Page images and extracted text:
----
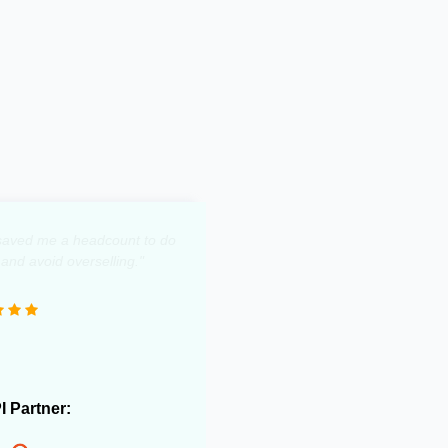
y saved me a headcount to do
 and avoid overselling."
PI Partner:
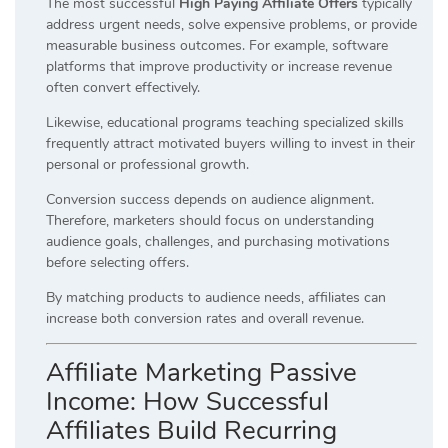
The most successful
High Paying Affiliate Offers
typically
address urgent needs, solve expensive problems, or provide
measurable business outcomes. For example, software
platforms that improve productivity or increase revenue
often convert effectively.
Likewise, educational programs teaching specialized skills
frequently attract motivated buyers willing to invest in their
personal or professional growth.
Conversion success depends on audience alignment.
Therefore, marketers should focus on understanding
audience goals, challenges, and purchasing motivations
before selecting offers.
By matching products to audience needs, affiliates can
increase both conversion rates and overall revenue.
Affiliate Marketing Passive
Income: How Successful
Affiliates Build Recurring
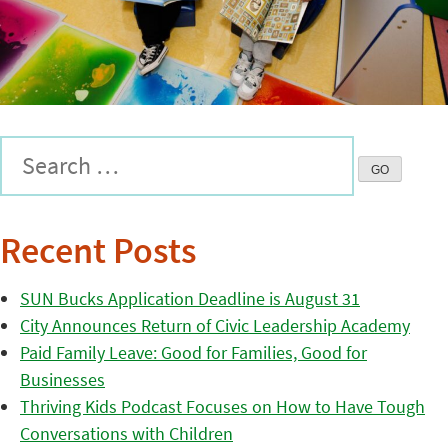
Recent Posts
SUN Bucks Application Deadline is August 31
City Announces Return of Civic Leadership Academy
Paid Family Leave: Good for Families, Good for
Businesses
Thriving Kids Podcast Focuses on How to Have Tough
Conversations with Children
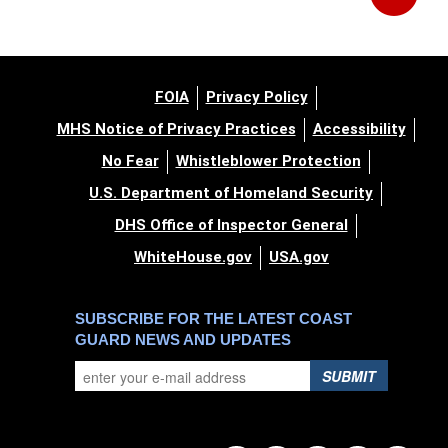
FOIA
Privacy Policy
MHS Notice of Privacy Practices
Accessibility
No Fear
Whistleblower Protection
U.S. Department of Homeland Security
DHS Office of Inspector General
WhiteHouse.gov
USA.gov
SUBSCRIBE FOR THE LATEST COAST
GUARD NEWS AND UPDATES
SUBMIT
----
Task instructions: Starting at the line in the records above that contains "MHS Notice of Privacy Practices", output every line up to and including the last one, with nothing added.

Answer space:
MHS Notice of Privacy Practices
Accessibility
No Fear
Whistleblower Protection
U.S. Department of Homeland Security
DHS Office of Inspector General
WhiteHouse.gov
USA.gov
SUBSCRIBE FOR THE LATEST COAST
GUARD NEWS AND UPDATES
SUBMIT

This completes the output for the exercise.